24L’état de nature sur lequel fantasme la société contemporaine se voit là porté à ses amères et ultimes conséquences. Comme si le zombie nous fascinait de nous donner à voir ce que les faits divers nous annoncent. Les représentations de l’apocalypse nous défoulent en ce qu’elles vident une menace, l’épuisent en la donnant à voir : le zombie est la métaphore de la définition médiatique de notre sombre condition.

Le divertissement

25La sortie au cinéma ou le jeu vidéo demeurent, pour la plupart d’entre nous, le plus souvent, des divertissements. La chose est saine. Nous avons besoin du secours de la fiction pour supporter notre condition d’homme [9]. Nous avons besoin de ces moments de déprise du quotidien pour mieux nous y raccrocher et y (re) prendre place. La fiction est une respiration, une façon de rythmer autrement le monde.

26Elle offre aussi aux esprits curieux un levier d’interprétation, une façon de se donner à voir le monde qui nous entoure.
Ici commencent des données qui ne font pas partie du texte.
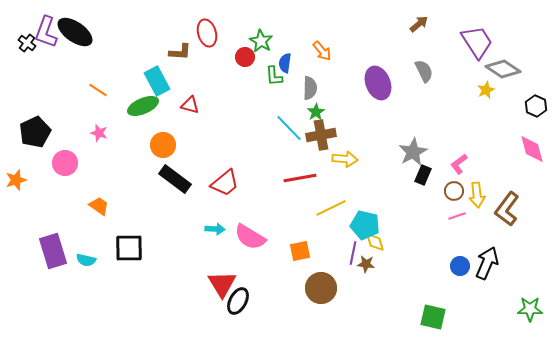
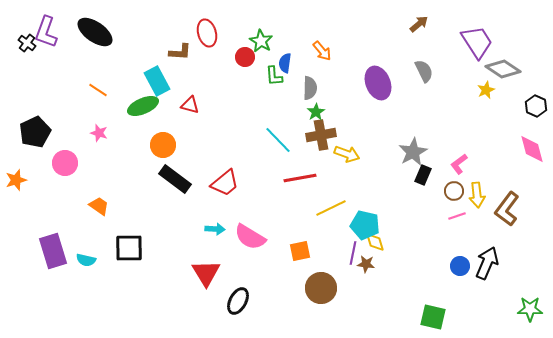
black ellipse at (75, 32): moved 20 px right
cyan line at (289, 128): moved 11 px left, 12 px down
yellow arrow at (345, 159): moved 2 px right, 5 px up; rotated 15 degrees clockwise
red triangle at (222, 284): moved 16 px left, 11 px up
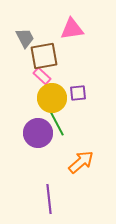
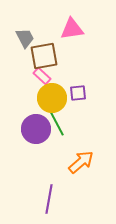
purple circle: moved 2 px left, 4 px up
purple line: rotated 16 degrees clockwise
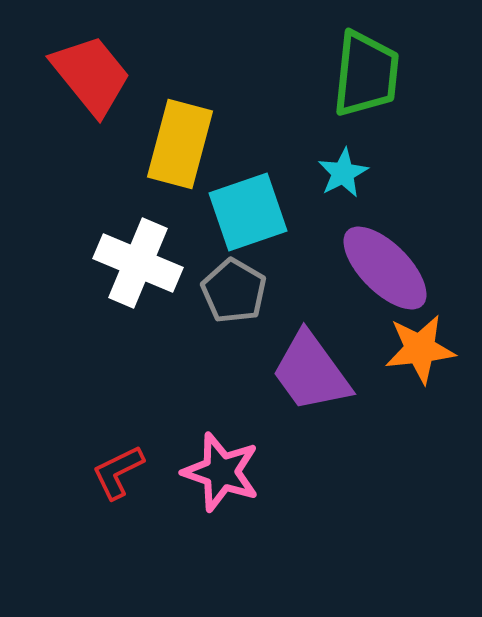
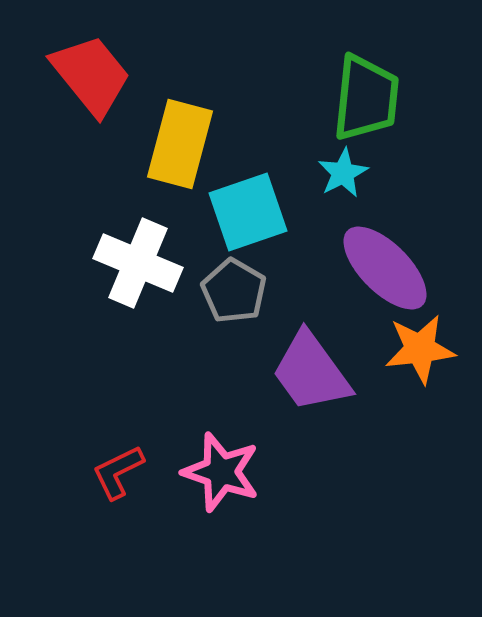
green trapezoid: moved 24 px down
Et nous en avons besoin. Notre époque, bien qu’elle soit si près de nous, nous échappe. Elle est trop collée à chacun de nos gestes, à chacune de nos pensées.
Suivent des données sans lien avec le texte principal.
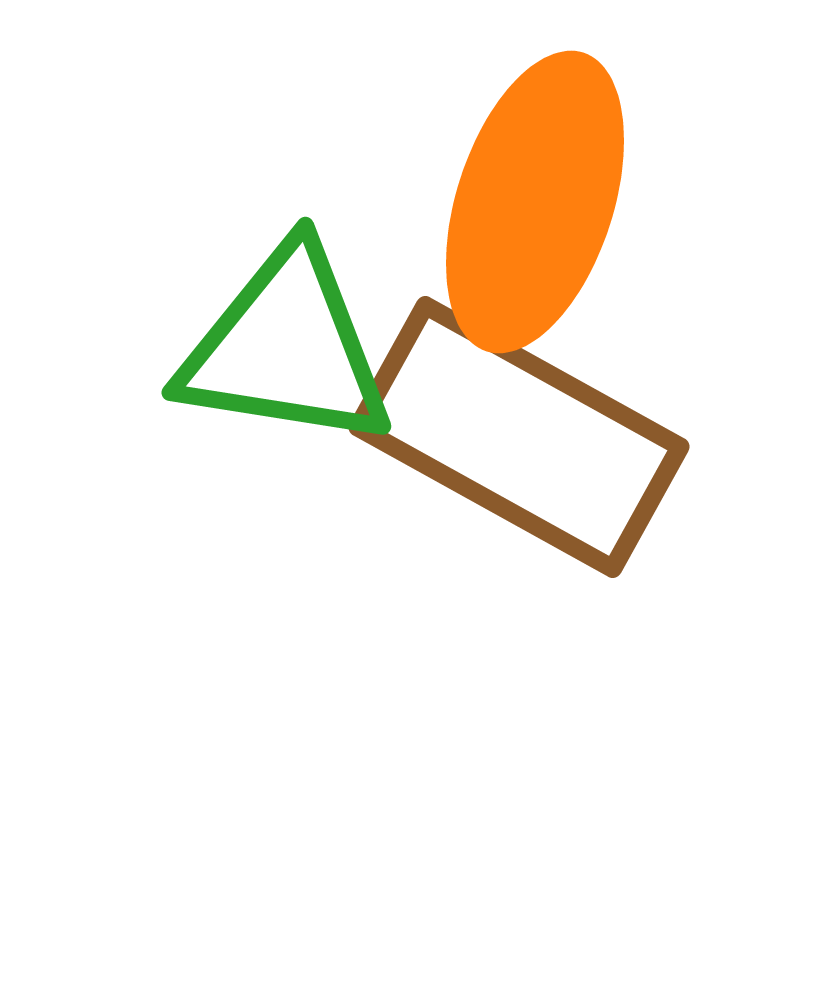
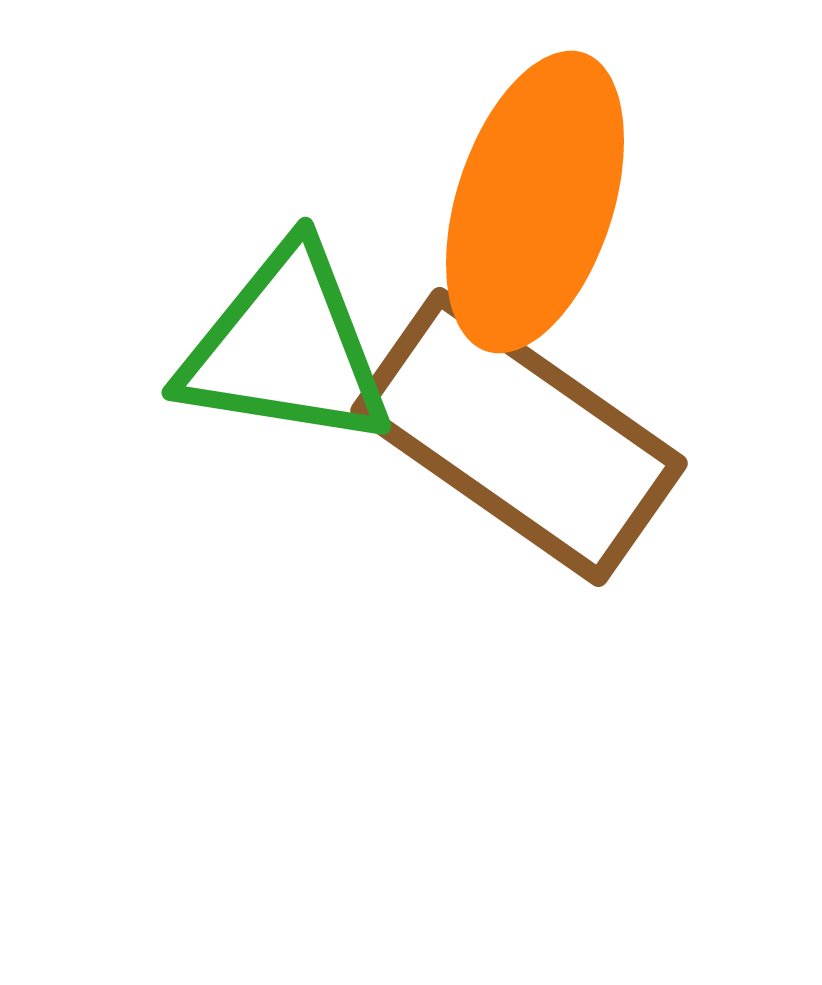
brown rectangle: rotated 6 degrees clockwise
27Si le réel n’est pas donné, mais à interpréter, la fiction peut se révéler d’un grand secours. Et cela pour deux raisons complémentaires et contradictoires. D’abord, parce que, comme tout objet, elle est marquée et porte l’empreinte de la main qui l’a fabriquée ; elle nous renseigne – pour filer la métaphore – sur cette main et le sujet qui la manipule.
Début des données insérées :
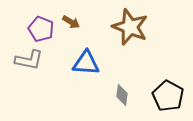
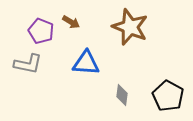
purple pentagon: moved 2 px down
gray L-shape: moved 1 px left, 4 px down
28Et tout à la fois, l’objet de fiction – l’imaginaire, à plus forte raison –, de par sa nature métaphorique, peut nous aider à penser notre époque, car il en est distant. Le zombie l’illustre à merveille : s’il est fils de notre culture, il est aussi une figure extrême et décalée, et en cela amusante, rigolote, divertissante. L’extrême, en étant ainsi distant de notre quotidien, en choquant notre imaginaire, voire notre société, s’offre donc comme un surplomb pour la regarder.